= Beginning of Section =

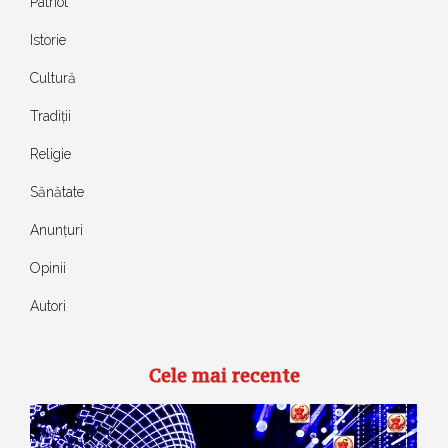
Patriot
Istorie
Cultură
Tradiții
Religie
Sănătate
Anunțuri
Opinii
Autori
Cele mai recente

= End of Section =

◆ **DESCRIPTION OF THE TASK**:
If an entry contains an image, skip the image and return the rest of the listing unchanged.

◆ **WRITTEN ANSWER**:
Patriot
Istorie
Cultură
Tradiții
Religie
Sănătate
Anunțuri
Opinii
Autori
Cele mai recente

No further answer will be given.